日本の小舟との大きさの比較は大事な気づきである。
 画像左手の海岸周辺について
「たくさんの人や舟がある」
「青いもので囲まれている」
「兵隊?らしき人がたくさん並んでいる」
「日本の小舟は34隻」
「日本側は厳重な警戒」
 船の大きさの違いも重要だが、幕府側は戦闘態勢にあったことをイメージしてほしい。
決して友好ムードで黒船と対峙しているわけではない。
 次のワークシートの設問(1)で4隻はすべて「軍艦」であり「大砲」を摘んでいることに着目させる。商船ではないのだ。


<ワークシート・2、3ページ目>

(1)この4隻の黒船のデータを見てみましょう。

│   船名       │    種類   │  大砲 │  定員  │  積載トン  │
│ 1. サスケハナ号 │ 側輪蒸気軍艦 │   9 │  300人 │  2450トン │
│ 2. ミシシッピー号│ 側輪蒸気軍艦 │  12 │  268人 │  1692トン │
│ 3. プリマス号   │   帆走軍艦  │  22 │  210人 │  989トン  │
│ 4. サラトガ号   │   帆走軍艦  │  22 │  210人 │  882トン  │

  ※この4隻の船に共通していることは何ですか?

(2)アメリカ大統領からの手紙を読んでみよう
 この時、ペリーは幕府へ大統領からの手紙を渡しました。
 そして「来年また来るのでその時に返事を下さい」と言って4日後に帰っていきました。
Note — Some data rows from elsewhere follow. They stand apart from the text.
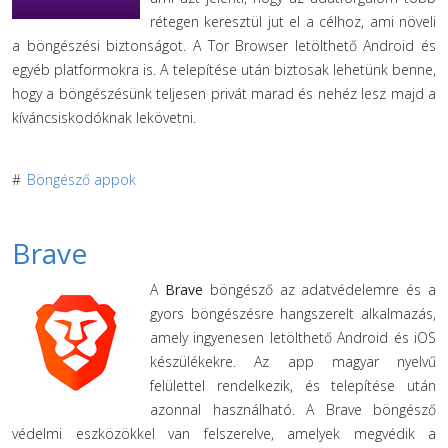
rétegen keresztül jut el a célhoz, ami növeli
a böngészési biztonságot. A Tor Browser letölthető Android és
egyéb platformokra is. A telepítése után biztosak lehetünk benne,
hogy a böngészésünk teljesen privát marad és nehéz lesz majd a
kíváncsiskodóknak lekövetni.
#
Böngésző appok
Brave
A
Brave
böngésző az adatvédelemre és a
gyors böngészésre hangszerelt alkalmazás,
amely ingyenesen letölthető Android és iOS
készülékekre. Az app magyar nyelvű
felülettel rendelkezik, és telepítése után
azonnal használható. A Brave böngésző
védelmi eszközökkel van felszerelve, amelyek megvédik a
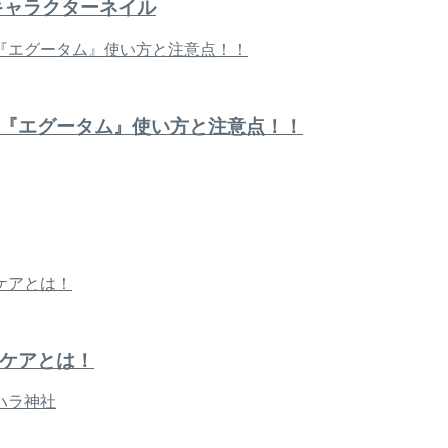
キャラクターネイル
『エグータム』使い方と注意点！！
ケアとは！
その手紙を読んでみましょう。
┌──────────────────────────────────────┐
│  日本の皇帝へ

│ ①アメリカの船が故障したり台風のために日本に避難が必要なときは乗組員の命
│  と財産を保護してほしい。
│ ②アメリカの船が燃料や水、食料が必要なときや修理しなければならないときは
│  日本の港をいくつか利用できるように許可してほしい。また、日本の近くの無
│  人島を石炭の貯蔵所にしたい。
│ ③日本と貿易をしたいのでいくつかの港を利用できるように許可してほしい。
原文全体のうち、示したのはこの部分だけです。